Las ! te plains-tu ? Çà, que ce mal j’apaise,
En t’en donnant dix autres doucereux.
Ainsi, mêlant nos baisers tant heureux,
Jouissons-nous l’un de l’autre à notre aise.

Lors double vie à chacun en suivra.
Chacun en soi et son ami vivra.
Permets m’Amour penser quelque folie :

Toujours suis mal, vivant discrètement,
Et ne me puis donner contentement
Si hors de moi ne fais quelque saillie.

Louise Labé était une poète française du XVIe siècle qui vivait en Lyon de 1520-1566. Lyon était le centre de la culture at des arts en France à cette époque et Labé était bien éduquée et engagée avec les cercles des poètes, écrivains, et les humanistes qui ont pris beaucoup d’influence de l’écrivain Maurice Scève.  Labé est célébrée comme une des peu des femmes qui ont reçu beaucoup  de crédit pour ses œuvres et elle est vu comme une féministe de l’époque parce qu’elle a exhorté que plus des femmes écrivent, mais elle est aussi critiquée parce qu’elle était accusée de publier œuvres qui n’étaient pas écrits par elle.
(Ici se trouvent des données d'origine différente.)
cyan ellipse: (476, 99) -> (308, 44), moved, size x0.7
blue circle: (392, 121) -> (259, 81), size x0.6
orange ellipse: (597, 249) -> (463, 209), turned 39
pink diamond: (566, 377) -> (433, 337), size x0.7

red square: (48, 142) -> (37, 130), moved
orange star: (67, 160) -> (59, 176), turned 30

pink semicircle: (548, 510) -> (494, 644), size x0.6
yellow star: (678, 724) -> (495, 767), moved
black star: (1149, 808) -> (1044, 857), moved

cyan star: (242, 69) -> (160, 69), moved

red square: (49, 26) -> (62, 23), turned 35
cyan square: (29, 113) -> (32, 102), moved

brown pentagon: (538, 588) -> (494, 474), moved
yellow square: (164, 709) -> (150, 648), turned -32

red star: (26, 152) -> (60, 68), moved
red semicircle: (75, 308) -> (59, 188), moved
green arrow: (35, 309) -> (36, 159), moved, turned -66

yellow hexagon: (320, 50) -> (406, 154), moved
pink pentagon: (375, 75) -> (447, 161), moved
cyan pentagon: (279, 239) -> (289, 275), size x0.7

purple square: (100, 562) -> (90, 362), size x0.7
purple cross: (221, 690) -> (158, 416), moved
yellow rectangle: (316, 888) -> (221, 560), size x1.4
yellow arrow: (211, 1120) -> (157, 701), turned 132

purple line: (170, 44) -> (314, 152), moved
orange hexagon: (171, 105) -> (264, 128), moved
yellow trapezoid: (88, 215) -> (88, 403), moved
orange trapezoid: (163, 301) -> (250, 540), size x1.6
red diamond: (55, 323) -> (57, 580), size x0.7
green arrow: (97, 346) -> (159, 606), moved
Même, elle est considérée une des grandes poètes du XVIe siècle et de la Renaissance Française.

« Baise m’encor » est un sonnet de Labé trouvé dans la première compilation de ses œuvres en 1555. Parce qu’il est un sonnet, il y a quatorze lignes et chaque ligne a dix syllabes. Le schéma rimique est « ABBA » dans les première deux strophes et les deux dernières sont « AAB, CCB » avec les rimes à la fin de chaque ligne. Quand on lit le poème, il sonne comme une chanson. Il y a les rimes plates, mais aussi il y a une répétition (« baise […] rebaise […], baise […] » (ligne 1), « donne m’en un de tes plus… » (lignes 2 et 3)) qui crée une rythme pour le poème. Donc, on peut voir que la structure de Pétrarque dans les lignes et la syllabation et sa structure est importante pour le rythme et la sonne de la pièce.

Le poème est aussi plein des mots qui évoquent le thème du poème qui est la passion et l’amour de la narratrice. Spécifiquement, elle utilise délibérément les doubles ententes pour écrire quelque chose qui peut-être sexuelle sans le disant directement. Premièrement, on voit la double entente dans la première ligne avec le mot « baise » qui a plusieurs signifiances. Dans un contexte moderne, le mot est vulgaire et sexuelle quand il est utilisé comme un verbe, mais jusqu’à le XIIe ou XIIIe, le mot signifiait « embrasser », et on peut dire qu’elle utilise le mot avec les deux signifiances délibérément pour crée la double entente. On peut voir un cas similaire avec l’utilisation du mot « jouissons (ligne 8)» qui aussi a une signifiance innocent et sexuelle au même temps. Avec toute la structure, les rimes, le rythme qui est similaire à celle d’une belle chanson, et les petites doubles ententes, Labé évoquait bien les émotions et les idées de la passion et l’amour de deux amants dans la forme d’un sonnet.